ICD-10 go-live: Nightmare or non-event?
The ultimate irony of a long standing ICD-10 to Y2K comparison is that – after all the years of debate, disdain and doomsday predictions – it now appears that the go-live will likely pass after the same fashion that Y2K did: imperfectly but more or less quietly.
What I'm referring to is the actual compliance deadline, October 1, 2015 of course, as well as the days and weeks immediately following, rather than the drawn-out conversion during which providers will learn to code and submit claims in ICD-10 and insurers will accept, process and pay those.
None of this is to say that there won't be problems in the near term but they are not going to be nearly as apocalyptic as so many have prophesized.
There will be glitches
To address this upfront: Problems will arise, claims will be denied, clinicians will grow impatient with the new classification system and a dip in coder productivity is inevitable.
Worse, some small providers will really struggle as their cash flow is disrupted and a subset of those may even shut down, be gobbled up or otherwise align with organizations more prepared for ICD-10 – or they'll simply open lines of credit to keep their business operational until this gets straightened out.
Don't get me wrong: I don't think the industry is nearly as prepared as it should be.
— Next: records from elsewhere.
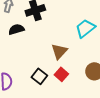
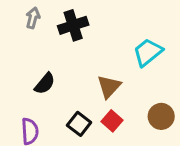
black semicircle: (16, 29) -> (45, 84), moved, turned 147

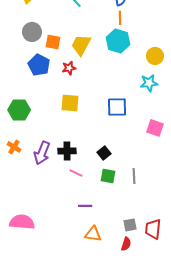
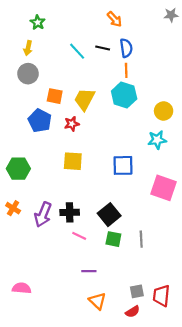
gray circle: (32, 32) -> (28, 74), moved
pink square: (155, 128) -> (164, 188), size x1.4
black square: (104, 153) -> (109, 215), size x1.5
pink semicircle: (22, 222) -> (22, 288), size x0.7
orange triangle: (93, 234) -> (97, 301), turned 36
red semicircle: (126, 244) -> (133, 312), turned 40

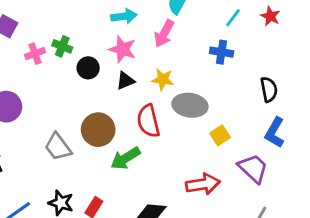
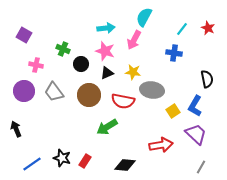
pink cross: (35, 54) -> (36, 65), moved, turned 32
red semicircle: (148, 121) -> (123, 101), turned -65
brown circle: (98, 130) -> (89, 95), moved
blue L-shape: (275, 132) -> (195, 106), moved
gray trapezoid: (58, 147) -> (54, 92), moved

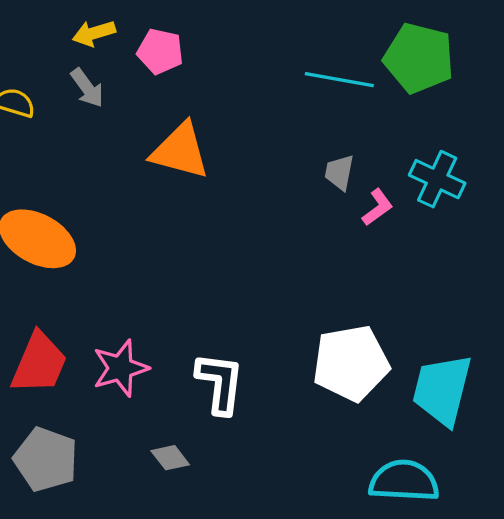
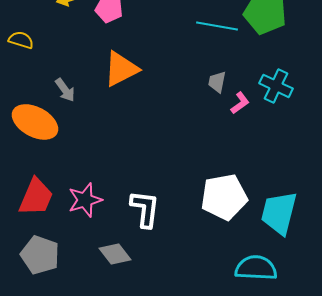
gray arrow: (87, 88) -> (65, 90), moved
orange triangle: (180, 151) -> (121, 69), turned -42
gray diamond: (170, 458) -> (115, 254), size x1.4

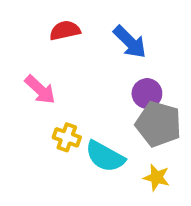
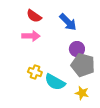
red semicircle: (65, 30) -> (34, 16), turned -133
pink arrow: (40, 90) -> (31, 36), moved, turned -42

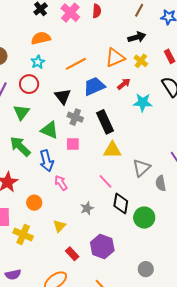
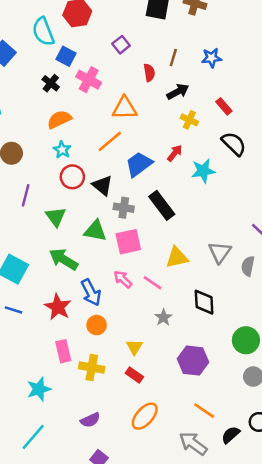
red semicircle: (97, 11) -> (149, 73), moved
orange triangle: (115, 58) -> (125, 108), moved, turned 35
red circle: (29, 84) -> (72, 177), moved
pink square: (73, 144) -> (128, 242), size x1.5
yellow triangle: (112, 150) -> (177, 258), moved
blue arrow: (47, 161) -> (91, 292), moved
pink line: (105, 181) -> (153, 283), moved
pink arrow: (61, 183) -> (123, 279), moved
gray semicircle: (161, 183) -> (248, 266), turned 35
green circle: (144, 218) -> (246, 340), moved
red rectangle: (72, 254) -> (134, 375), moved

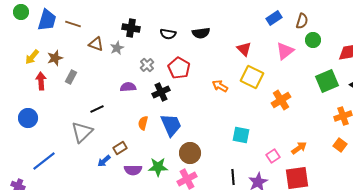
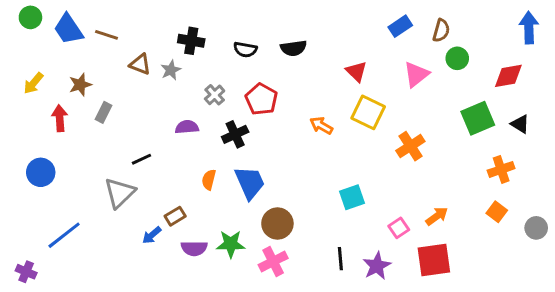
blue trapezoid: (47, 20) -> (68, 29), turned 130
yellow arrow: (32, 57) -> (33, 83), moved
cyan square: (241, 135) -> (352, 197), turned -30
Healthcare IT News, rather, has reported survey after survey bearing that out.
But it doesn't mean we're in for a total disaster here either.
While it would be a stretch to call ICD-10 déjà vu there are two existing points of comparative precedent: Y2K and HIPAA 5010.
Pointing to predecessors
During the months, weeks, then days leading up to Y2K, fearful predictions were rampant. Power outages striking homes, banks and food markets would lead to looting and rioting in streets full of freezing people. Nuclear meltdown? Well, perhaps in hindsight that was not actually a legitimate concern but it did get bandied about nonetheless.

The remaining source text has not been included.